### TASK DETAILS
Retype each line of the material below word for word; pictures stay out.

### DATASET RECORDS
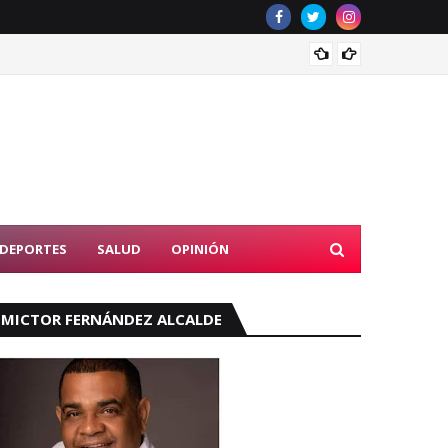
Nuevo 
DEPORTES
SALUD
OPINIÓN
MICTOR FERNÁNDEZ ALCALDE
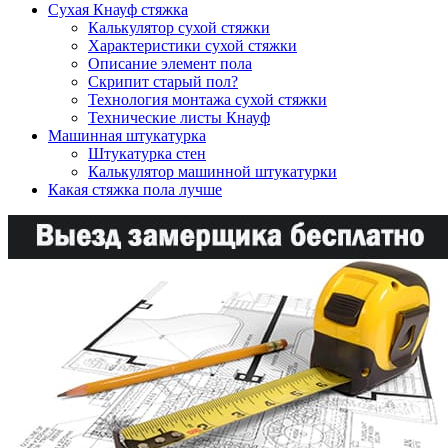
Сухая Кнауф стяжка
Калькулятор сухой стяжки
Характеристики сухой стяжки
Описание элемент пола
Скрипит старый пол?
Технология монтажа сухой стяжки
Технические листы Кнауф
Машинная штукатурка
Штукатурка стен
Калькулятор машинной штукатурки
Какая стяжка пола лучше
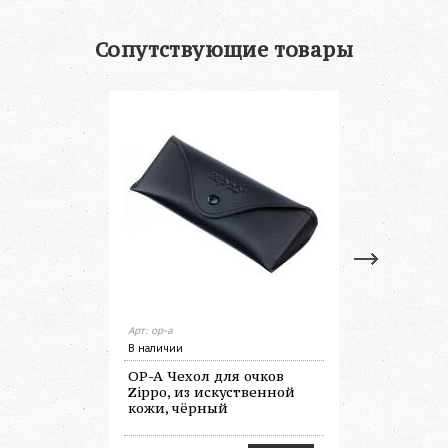
Сопутствующие товары
Арт: op-a
Арт: op-pack
В наличии
В наличии
OP-A Чехол для очков
OP-PACK 
Zippo, из искуственной
набор для
кожи, чёрный
картонная
и салфетк
микрофи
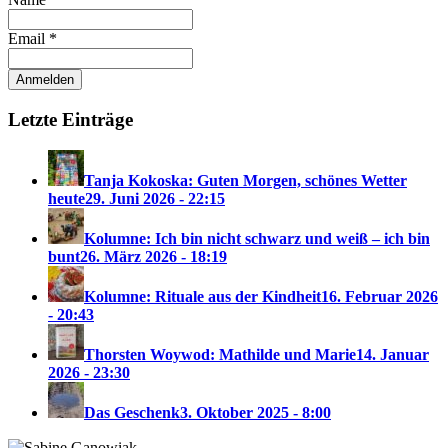
Email *
Letzte Einträge
Tanja Kokoska: Guten Morgen, schönes Wetter
heute
29. Juni 2026 - 22:15
Kolumne: Ich bin nicht schwarz und weiß – ich bin
bunt
26. März 2026 - 18:19
Kolumne: Rituale aus der Kindheit
16. Februar 2026
- 20:43
Thorsten Woywod: Mathilde und Marie
14. Januar
2026 - 23:30
Das Geschenk
3. Oktober 2025 - 8:00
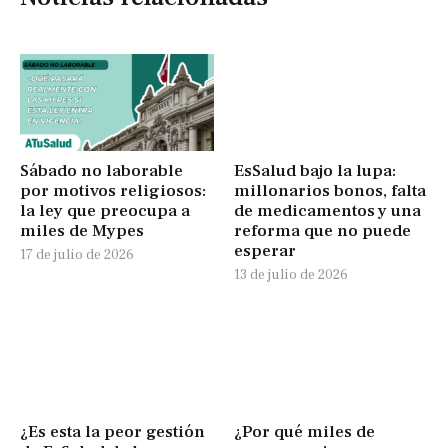
Sábado no laborable
EsSalud bajo la lupa:
por motivos religiosos:
millonarios bonos, falta
la ley que preocupa a
de medicamentos y una
miles de Mypes
reforma que no puede
esperar
17 de julio de 2026
13 de julio de 2026
¿Es esta la peor gestión
¿Por qué miles de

### EXERCISE RESPONSE
Nuevo 
DEPORTES
SALUD
OPINIÓN
MICTOR FERNÁNDEZ ALCALDE
Сухая Кнауф стяжка
Калькулятор сухой стяжки
Характеристики сухой стяжки
Описание элемент пола
Скрипит старый пол?
Технология монтажа сухой стяжки
Технические листы Кнауф
Машинная штукатурка
Штукатурка стен
Калькулятор машинной штукатурки
Какая стяжка пола лучше
Сопутствующие товары
Арт: op-a
Арт: op-pack
В наличии
В наличии
OP-A Чехол для очков
OP-PACK 
Zippo, из искуственной
набор для
кожи, чёрный
картонная
и салфетк
микрофи
Email *
Letzte Einträge
Tanja Kokoska: Guten Morgen, schönes Wetter
heute
29. Juni 2026 - 22:15
Kolumne: Ich bin nicht schwarz und weiß – ich bin
bunt
26. März 2026 - 18:19
Kolumne: Rituale aus der Kindheit
16. Februar 2026
- 20:43
Thorsten Woywod: Mathilde und Marie
14. Januar
2026 - 23:30
Das Geschenk
3. Oktober 2025 - 8:00
Sábado no laborable
EsSalud bajo la lupa:
por motivos religiosos:
millonarios bonos, falta
la ley que preocupa a
de medicamentos y una
miles de Mypes
reforma que no puede
esperar
17 de julio de 2026
13 de julio de 2026
¿Es esta la peor gestión
¿Por qué miles de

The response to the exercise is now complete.